Metadata-Version: 2.2
Name: batch_iter
Version: 0.1.1
Summary: Utilities for efficiently iterating over mini-batches of PyTorch tensors
Author: Alex Shtoff
Author-email: <alex.shtf@gmail.com>
Keywords: python,pytorch
Classifier: Development Status :: 3 - Alpha
Classifier: Intended Audience :: Developers
Classifier: Programming Language :: Python :: 3
Description-Content-Type: text/markdown
License-File: LICENSE
Requires-Dist: torch>=2.1.0
Dynamic: author
Dynamic: author-email
Dynamic: classifier
Dynamic: description
Dynamic: description-content-type
Dynamic: keywords
Dynamic: requires-dist
Dynamic: summary

# Pytorch batch iteration utilities

Utilities for iterating over mini-batches of tensors, while avoiding the overhead incurred by the significant DataLoader class when training light-weight models. 

Installing:

```bash
pip install batch-iter
```

The library is based on this [blog post](https://alexshtf.github.io/2024/08/31/BatchIter.html). There you can find more explanation and motivation.

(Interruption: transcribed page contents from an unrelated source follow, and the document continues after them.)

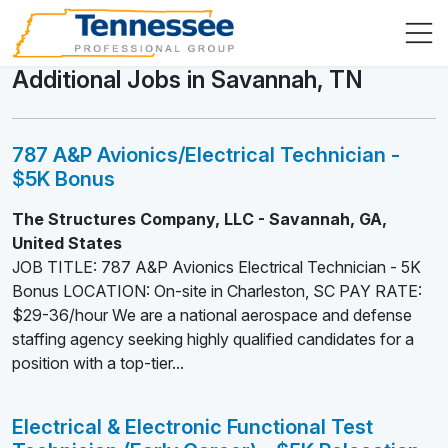
Additional Jobs in Savannah, TN
787 A&P Avionics/Electrical Technician -
$5K Bonus
The Structures Company, LLC - Savannah, GA,
United States
JOB TITLE: 787 A&P Avionics Electrical Technician - 5K
Bonus LOCATION: On-site in Charleston, SC PAY RATE:
$29-36/hour We are a national aerospace and defense
staffing agency seeking highly qualified candidates for a
position with a top-tier...
Electrical & Electronic Functional Test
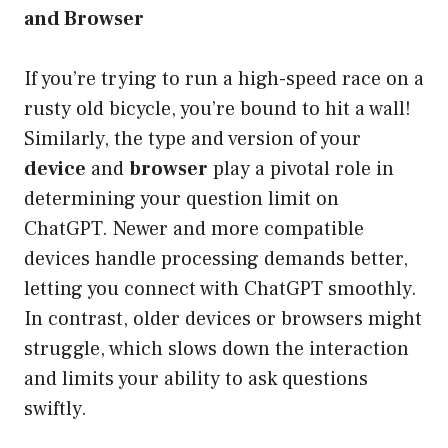
and Browser
If you’re trying to run a high-speed race on a
rusty old bicycle, you’re bound to hit a wall!
Similarly, the type and version of your
device
and
browser
play a pivotal role in
determining your question limit on
ChatGPT. Newer and more compatible
devices handle processing demands better,
letting you connect with ChatGPT smoothly.
In contrast, older devices or browsers might
struggle, which slows down the interaction
and limits your ability to ask questions
swiftly.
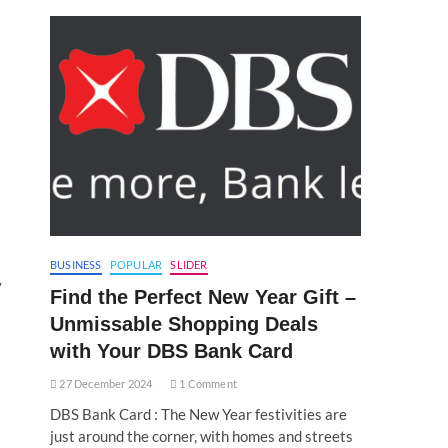
BUSINESS
POPULAR
SLIDER
y
Find the Perfect New Year Gift –
Unmissable Shopping Deals
with Your DBS Bank Card
27 December 2024
1 Comment
DBS Bank Card : The New Year festivities are
just around the corner, with homes and streets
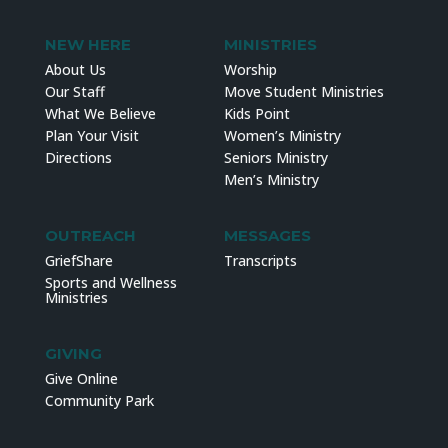
NEW HERE
MINISTRIES
About Us
Worship
Our Staff
Move Student Ministries
What We Believe
Kids Point
Plan Your Visit
Women’s Ministry
Directions
Seniors Ministry
Men’s Ministry
OUTREACH
MESSAGES
GriefShare
Transcripts
Sports and Wellness
Ministries
GIVING
Give Online
Community Park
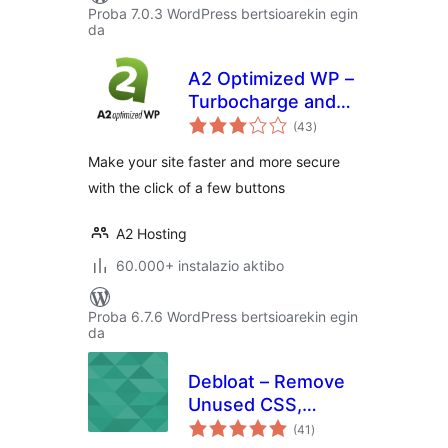
Proba 7.0.3 WordPress bertsioarekin egin
da
A2 Optimized WP –
Turbocharge and
balorazioak
secure your
(43
)
WordPress site
Make your site faster and more secure
with the click of a few buttons
A2 Hosting
60.000+ instalazio aktibo
Proba 6.7.6 WordPress bertsioarekin egin
da
Debloat – Remove
Unused CSS,
balorazioak
Optimize JS
(41
)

Below are simple examples:

## Plain iteration

```python
from batch_iter import BatchIter
import torch

X = torch.arange(15).reshape(5, 3)
y = torch.linspace(-1, 1, 5)

for Xb, yb in BatchIter(X, y, batch_size=2, shuffle=True):
  print('---')
  print('features = ', Xb)
  print('labels = ', yb)
```

The output is:

```
---
features =  tensor([[12, 13, 14],
        [ 6,  7,  8]])
labels =  tensor([1., 0.])
---
features =  tensor([[3, 4, 5],
        [0, 1, 2]])
labels =  tensor([-0.5000, -1.0000])
---
features =  tensor([[ 9, 10, 11]])
labels =  tensor([0.5000])
```

## Grouped iteration

The library also supports iterating over groups of tensors, identified by an additional group-id tensor. This is useful, for example, when training a ranking model, and we would like to iterate over mini-batches consisting of full queries. Each query is a group. 

For example:

```python
from batch_iter import GroupBatchIter
import torch

X = torch.arange(15).reshape(5, 3)
y = torch.linspace(-1, 1, 5)
# first three samples are a group with id 1, 
# the next two samples are another group with id 2.
group_id = torch.tensor([1, 1, 1, 2, 2])

for gb, Xb, yb in GroupBatchIter(group_id, X, y, batch_size=2, shuffle=True):
  print('---')
  print('group_id = ', gb)
  print('features = ', Xb)
  print('labels = ', yb)
```

The output is:

```
---
group_id =  tensor([1, 1, 1, 2, 2])
features =  tensor([[ 0,  1,  2],
        [ 3,  4,  5],
        [ 6,  7,  8],
        [ 9, 10, 11],
        [12, 13, 14]])
labels =  tensor([-1.0000, -0.5000,  0.0000,  0.5000,  1.0000])
```

The entire data-set is one mini-batch, since we chose a mini-batch of size two, meaning *two groups*.